Hedging Bets Via Contingent Workers
This article is from the archive of The New York Sun before the launch of its new website in 2022. The Sun has neither altered nor updated such articles but will seek to correct any errors, mis-categorizations or other problems introduced during transfer.
Matthew Marlott should have been thrilled to land a $40,000 paralegal job with a major New York financial-services firm in April. After all, he had been unemployed for more than six months.
The catch: He received no health insurance, sick days, vacation, or job security. “It’s basically like you’re a disposable worker,” the 26-year-old Mr. Marlott said.
Companies in white-collar industries such as technology, media, and public relations are hedging their bets on the still-fragile recovery by hiring “contingent” workers like Mr. Marlott. These individuals typically work full-time for months for a single employer, collecting hourly wages – but no benefits – from an outside staffing agency.
Companies enjoy lower costs and the flexibility of easy layoffs. Indeed, at any given time, people in such “nonstandard” work arrangements are nearly twice as likely to be unemployed one month later than traditional full-time workers, concludes an October 2003 report by the Economic Policy Institute, a Washington research organization.
Yet contingent jobs make sense in some circumstances.
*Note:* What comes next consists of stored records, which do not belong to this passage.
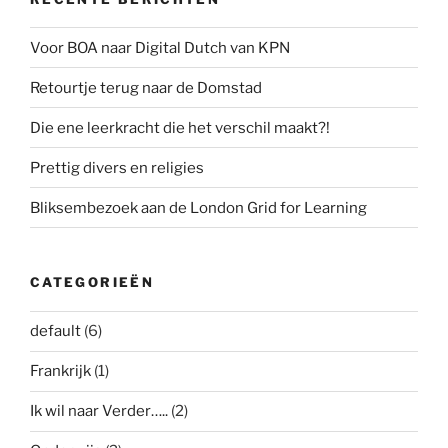
Voor BOA naar Digital Dutch van KPN
Retourtje terug naar de Domstad
Die ene leerkracht die het verschil maakt?!
Prettig divers en religies
Bliksembezoek aan de London Grid for Learning
CATEGORIEËN
default
(6)
Frankrijk
(1)
Ik wil naar Verder…..
(2)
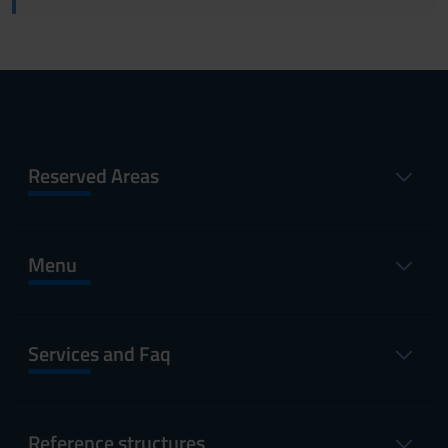
Reserved Areas
Menu
Services and Faq
Reference structures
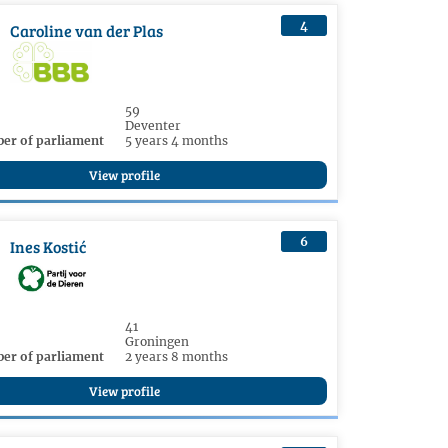
4
Caroline van der Plas
59
Deventer
er of parliament
5 years 4 months
View profile
6
Ines Kostić
41
Groningen
er of parliament
2 years 8 months
View profile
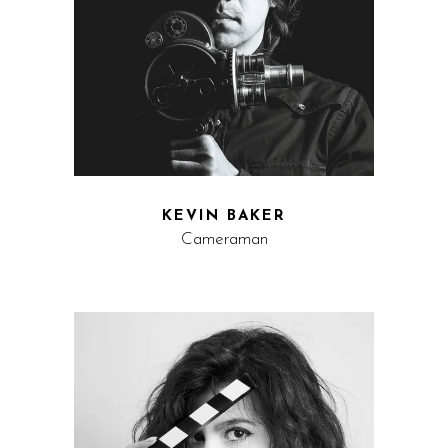
KEVIN BAKER
Cameraman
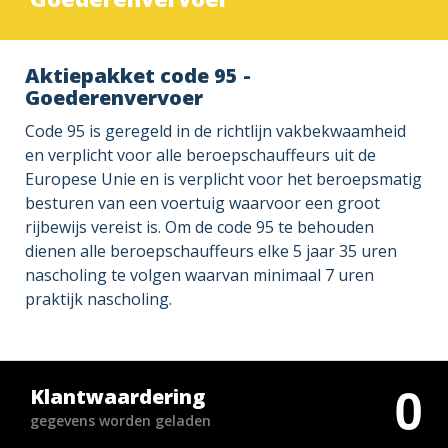
Aktiepakket code 95 -
Goederenvervoer
Code 95 is geregeld in de richtlijn vakbekwaamheid
en verplicht voor alle beroepschauffeurs uit de
Europese Unie en is verplicht voor het beroepsmatig
besturen van een voertuig waarvoor een groot
rijbewijs vereist is. Om de code 95 te behouden
dienen alle beroepschauffeurs elke 5 jaar 35 uren
nascholing te volgen waarvan minimaal 7 uren
praktijk nascholing.
0
Klantwaardering
gegevens worden geladen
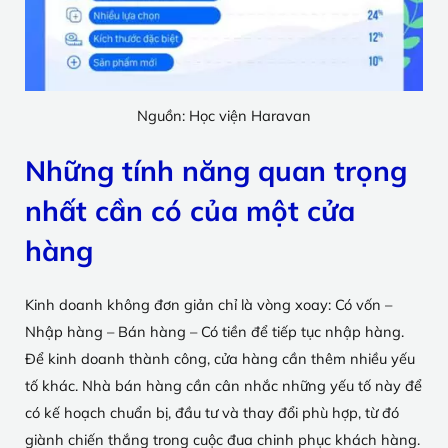
Nguồn: Học viện Haravan
Những tính năng quan trọng
nhất cần có của một cửa
hàng
Kinh doanh không đơn giản chỉ là vòng xoay: Có vốn –
Nhập hàng – Bán hàng – Có tiền để tiếp tục nhập hàng.
Để kinh doanh thành công, cửa hàng cần thêm nhiều yếu
tố khác. Nhà bán hàng cần cân nhắc những yếu tố này để
có kế hoạch chuẩn bị, đầu tư và thay đổi phù hợp, từ đó
giành chiến thắng trong cuộc đua chinh phục khách hàng.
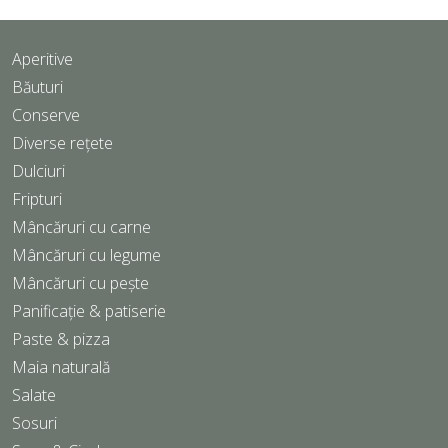
Aperitive
Băuturi
Conserve
Diverse rețete
Dulciuri
Fripturi
Mâncăruri cu carne
Mâncăruri cu legume
Mâncăruri cu pește
Panificație & patiserie
Paste & pizza
Maia naturală
Salate
Sosuri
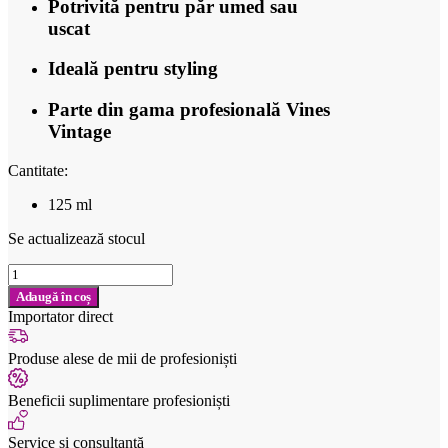
Potrivită pentru păr umed sau
uscat
Ideală pentru styling
Parte din gama profesională Vines
Vintage
Cantitate:
125 ml
Se actualizează stocul
Cantitate
Pomadă
Adaugă în coș
cu
Importator direct
fixare
flexibilă
Produse alese de mii de profesioniști
Vines
Vintage
Fiber
Beneficii suplimentare profesioniști
Pomade
125
Service și consultanță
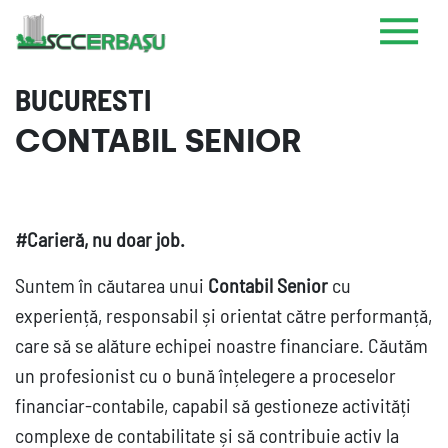
BUCURESTI
CONTABIL SENIOR
#Carieră, nu doar job.
Suntem în căutarea unui
Contabil Senior
cu
experiență, responsabil și orientat către performanță,
care să se alăture echipei noastre financiare. Căutăm
un profesionist cu o bună înțelegere a proceselor
financiar-contabile, capabil să gestioneze activități
complexe de contabilitate și să contribuie activ la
Technology worker Matthew Jacobs, 26, took one this year with a New York technology company after a year of unemployment. “I was anxious to get back to work,” he said. “Benefits are not critical.” He can get health-insurance coverage through his new employer by contributing part of his pay.
Certain contingent employees like the freedom of trying out a new workplace. Public relations executive Aimee Grove was working from her Sausalito, Calif., home for her father’s public relations firm last year when she accepted a two-month position with Allison & Partners, a San Francisco p.r. agency.
“I have a hard time making decisions,” she explained. “I needed the two-month psychological cushion.”
Ms. Grove, 35, received a flat weekly fee with no benefits for working about 40 hours a week. After she completed her stint in April 2003, the firm hired her permanently. She now is an account director, managing its travel and tourism clients. Her compensation rose more than 10%, including benefits, although she works longer hours.
Contingent workers angling for permanent status should take on extra work and project an aura of unbridled enthusiasm – even if that means faking it. “I would go in there all smiles and then walk out and say, ‘I hate this,'” recalls a customer-service worker, describing a contingent position she held for four months at a Mountain View, Calif., Internet company before she was hired permanently in March.
Brad Karsh, president of JobBound, a Chicago employment-coaching service, recommends that individuals keep job hunting after they take a contingent position. “It’s exactly like dating,” he said. “You don’t want to be loyal if they’re not going to be loyal to you.”
And they aren’t. Last month, Mr. Marlott’s employer decided to reshuffle his department and eliminate his spot. “I’m just a cog in the system,” he lamented. “It hurts, because I liked my job.”